Volví hace pocos años, antes de la pandemia. Esta vez no me expulsaron, sino que me llevaron a pronunciar una conferencia. ¡Cuánto ha cambiado el país! Atraviesa grandes dificultades económicas, pero por lo menos la atmósfera de miedo se ha despejado. La gente me hablaba en la calle, con curiosidad.
Los tiempos de aquella primera visita los recrea la profesora de la London School of Economics Lea Ypi en su autobiografía Libre. El desafío de crecer en el fin de la historia. El libro acaba de publicarlo Anagrama, tiene una gran difusión y mucho éxito internacional. La verdad es que, aunque como texto literario tiene algunos perfiles débiles, y ciertos aspectos del discurso quedan sin aclararse, he disfrutado mucho leyéndolo, disfrutado, sí, como cuando se vuelve a una casa casi olvidada, con su reconstrucción de los últimos años de aquel régimen de pesadilla visto por los ojos de una niña feliz; niña descendiente, sin saberlo, de una familia masacrada y continuadamente amenazada por culpa de antepasados socialistas que Hoxha consideraba un peligro para su dictadura; niña a la que sus padres le ocultan la verdad, y dicen que un pariente que se ha suicidado en la cárcel «ha abandonado voluntariamente la universidad», para que no se vaya de la lengua en público y comprometa a los supervivientes de la familia, siempre expuestos a otra purga.

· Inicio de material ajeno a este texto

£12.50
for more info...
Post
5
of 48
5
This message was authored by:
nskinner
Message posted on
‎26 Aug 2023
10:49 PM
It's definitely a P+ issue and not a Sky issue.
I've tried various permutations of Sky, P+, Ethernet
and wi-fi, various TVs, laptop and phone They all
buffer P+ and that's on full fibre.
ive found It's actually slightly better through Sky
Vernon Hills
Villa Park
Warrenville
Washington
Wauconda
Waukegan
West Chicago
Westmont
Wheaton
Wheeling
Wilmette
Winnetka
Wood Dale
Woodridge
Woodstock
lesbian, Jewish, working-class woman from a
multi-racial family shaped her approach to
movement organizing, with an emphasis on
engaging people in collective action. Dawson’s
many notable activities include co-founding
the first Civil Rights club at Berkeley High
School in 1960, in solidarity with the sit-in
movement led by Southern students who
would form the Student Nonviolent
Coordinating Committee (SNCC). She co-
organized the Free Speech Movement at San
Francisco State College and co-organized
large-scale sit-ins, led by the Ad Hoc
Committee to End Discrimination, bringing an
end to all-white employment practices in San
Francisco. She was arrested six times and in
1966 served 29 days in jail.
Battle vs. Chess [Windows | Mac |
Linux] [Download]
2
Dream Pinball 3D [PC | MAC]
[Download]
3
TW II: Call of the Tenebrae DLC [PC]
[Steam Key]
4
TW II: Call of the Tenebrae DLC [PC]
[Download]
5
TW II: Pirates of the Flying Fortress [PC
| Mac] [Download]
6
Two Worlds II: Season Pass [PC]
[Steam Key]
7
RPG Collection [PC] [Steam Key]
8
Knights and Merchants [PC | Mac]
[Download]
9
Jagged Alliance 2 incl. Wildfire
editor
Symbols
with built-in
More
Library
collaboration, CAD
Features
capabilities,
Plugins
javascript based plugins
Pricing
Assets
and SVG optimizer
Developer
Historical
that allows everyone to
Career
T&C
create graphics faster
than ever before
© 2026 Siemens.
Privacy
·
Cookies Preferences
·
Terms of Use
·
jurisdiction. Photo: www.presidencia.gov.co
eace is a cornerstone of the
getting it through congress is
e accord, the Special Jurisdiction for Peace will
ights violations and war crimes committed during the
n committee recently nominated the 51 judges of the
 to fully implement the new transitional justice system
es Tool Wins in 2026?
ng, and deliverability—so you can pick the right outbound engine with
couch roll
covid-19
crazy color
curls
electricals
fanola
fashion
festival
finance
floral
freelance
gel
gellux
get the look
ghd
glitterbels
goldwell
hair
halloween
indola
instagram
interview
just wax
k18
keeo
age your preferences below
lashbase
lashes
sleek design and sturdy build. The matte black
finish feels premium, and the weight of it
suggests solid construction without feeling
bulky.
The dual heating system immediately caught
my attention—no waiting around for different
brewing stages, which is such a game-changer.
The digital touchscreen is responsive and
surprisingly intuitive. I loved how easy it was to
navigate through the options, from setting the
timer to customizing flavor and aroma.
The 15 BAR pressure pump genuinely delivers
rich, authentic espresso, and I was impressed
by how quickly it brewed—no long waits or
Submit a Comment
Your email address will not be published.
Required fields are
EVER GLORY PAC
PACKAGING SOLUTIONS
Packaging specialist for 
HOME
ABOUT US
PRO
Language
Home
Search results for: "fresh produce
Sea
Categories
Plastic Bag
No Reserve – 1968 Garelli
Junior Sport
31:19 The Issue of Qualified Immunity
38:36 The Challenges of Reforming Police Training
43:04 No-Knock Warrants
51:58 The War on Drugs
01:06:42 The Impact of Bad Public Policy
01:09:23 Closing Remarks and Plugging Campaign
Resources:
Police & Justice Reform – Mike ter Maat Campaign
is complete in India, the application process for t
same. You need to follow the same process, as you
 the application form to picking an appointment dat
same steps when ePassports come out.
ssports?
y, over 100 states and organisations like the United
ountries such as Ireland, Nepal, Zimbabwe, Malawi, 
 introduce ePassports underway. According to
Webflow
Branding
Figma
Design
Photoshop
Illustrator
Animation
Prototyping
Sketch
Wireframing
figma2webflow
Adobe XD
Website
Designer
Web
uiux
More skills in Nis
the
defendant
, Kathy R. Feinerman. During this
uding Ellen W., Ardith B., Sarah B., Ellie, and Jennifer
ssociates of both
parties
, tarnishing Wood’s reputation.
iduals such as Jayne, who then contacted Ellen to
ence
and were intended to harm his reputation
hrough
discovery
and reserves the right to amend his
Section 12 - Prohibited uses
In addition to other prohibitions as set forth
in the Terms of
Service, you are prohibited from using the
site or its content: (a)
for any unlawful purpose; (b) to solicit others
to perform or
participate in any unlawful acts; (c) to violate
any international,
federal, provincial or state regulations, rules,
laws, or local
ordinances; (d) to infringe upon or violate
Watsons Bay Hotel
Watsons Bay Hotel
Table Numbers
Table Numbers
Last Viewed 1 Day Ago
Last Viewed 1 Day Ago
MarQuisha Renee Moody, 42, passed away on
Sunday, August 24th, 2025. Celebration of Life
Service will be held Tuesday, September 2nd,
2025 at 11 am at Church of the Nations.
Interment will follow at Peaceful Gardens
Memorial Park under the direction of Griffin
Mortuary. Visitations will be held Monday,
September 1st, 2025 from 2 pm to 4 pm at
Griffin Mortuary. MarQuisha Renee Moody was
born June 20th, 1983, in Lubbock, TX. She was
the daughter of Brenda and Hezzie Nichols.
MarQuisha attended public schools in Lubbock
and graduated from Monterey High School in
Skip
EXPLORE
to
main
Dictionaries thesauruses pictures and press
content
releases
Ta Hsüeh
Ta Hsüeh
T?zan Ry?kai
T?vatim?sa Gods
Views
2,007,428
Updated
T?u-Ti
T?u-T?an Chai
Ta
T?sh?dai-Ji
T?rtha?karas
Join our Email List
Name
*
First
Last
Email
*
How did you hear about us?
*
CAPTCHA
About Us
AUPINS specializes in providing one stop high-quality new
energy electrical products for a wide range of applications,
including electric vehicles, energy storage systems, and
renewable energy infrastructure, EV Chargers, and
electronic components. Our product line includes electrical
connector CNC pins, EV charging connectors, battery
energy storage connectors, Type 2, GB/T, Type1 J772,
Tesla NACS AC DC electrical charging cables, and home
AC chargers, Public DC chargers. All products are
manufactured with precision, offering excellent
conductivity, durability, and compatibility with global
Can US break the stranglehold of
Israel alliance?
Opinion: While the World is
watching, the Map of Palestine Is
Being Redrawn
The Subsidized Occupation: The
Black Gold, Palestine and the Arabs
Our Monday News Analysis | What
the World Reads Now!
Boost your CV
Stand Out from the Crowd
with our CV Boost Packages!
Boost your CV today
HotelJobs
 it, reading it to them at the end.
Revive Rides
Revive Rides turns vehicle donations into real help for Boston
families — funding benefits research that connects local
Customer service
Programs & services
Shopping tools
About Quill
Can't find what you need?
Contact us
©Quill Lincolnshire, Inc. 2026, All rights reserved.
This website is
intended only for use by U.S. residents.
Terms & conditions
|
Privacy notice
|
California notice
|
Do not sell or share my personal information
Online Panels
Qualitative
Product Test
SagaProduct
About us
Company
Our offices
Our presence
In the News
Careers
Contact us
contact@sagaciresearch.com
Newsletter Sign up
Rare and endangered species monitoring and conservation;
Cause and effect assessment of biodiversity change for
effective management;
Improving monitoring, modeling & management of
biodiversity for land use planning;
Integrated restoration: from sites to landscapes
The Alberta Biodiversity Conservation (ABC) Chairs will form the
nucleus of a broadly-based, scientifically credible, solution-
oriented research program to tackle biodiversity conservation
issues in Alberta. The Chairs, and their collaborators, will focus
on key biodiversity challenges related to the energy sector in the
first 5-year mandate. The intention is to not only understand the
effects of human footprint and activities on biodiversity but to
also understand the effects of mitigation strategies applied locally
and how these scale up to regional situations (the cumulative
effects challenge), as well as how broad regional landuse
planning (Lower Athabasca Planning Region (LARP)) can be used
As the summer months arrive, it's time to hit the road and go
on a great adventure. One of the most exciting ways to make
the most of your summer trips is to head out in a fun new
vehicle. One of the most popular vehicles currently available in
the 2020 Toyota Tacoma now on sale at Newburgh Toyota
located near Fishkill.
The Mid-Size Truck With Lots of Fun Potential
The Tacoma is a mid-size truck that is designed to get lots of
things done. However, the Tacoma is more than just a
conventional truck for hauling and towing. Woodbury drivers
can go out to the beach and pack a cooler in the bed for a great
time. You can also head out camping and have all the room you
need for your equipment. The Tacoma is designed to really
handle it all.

Algunos detalles de la vida cotidiana –como por ejemplo, lo mucho que los niños apreciaban poseer envoltorios de pastillas de chicle, o lo valiosa que era para los adultos una lata vacía de Coca-Cola, hasta el extremo de pelearse la madre de la autora con su querida vecina por la posesión de tan distinguido objeto decorativo— son de una plasticidad elocuente. Como pasa con algunos libros, al tiempo que recrean un pasado dicen sobre él la última palabra, se constituyen en lápida. Por eso está bien que Libres concluya con esta frase: «Dije adiós a mi padre y a mi abuela mientras el barco se alejaba de la costa rumbo a Italia navegando sobre miles de cadáveres de ahogados, de cuerpos que un día albergaron almas más esperanzadas que la mía, pero que tuvieron un destino menos afortunado», y a renglón seguido esta acotación final y ciertamente lapidaria: «Nunca he regresado». Es que, como dicen tantas canciones, no se regresa nunca, no es posible.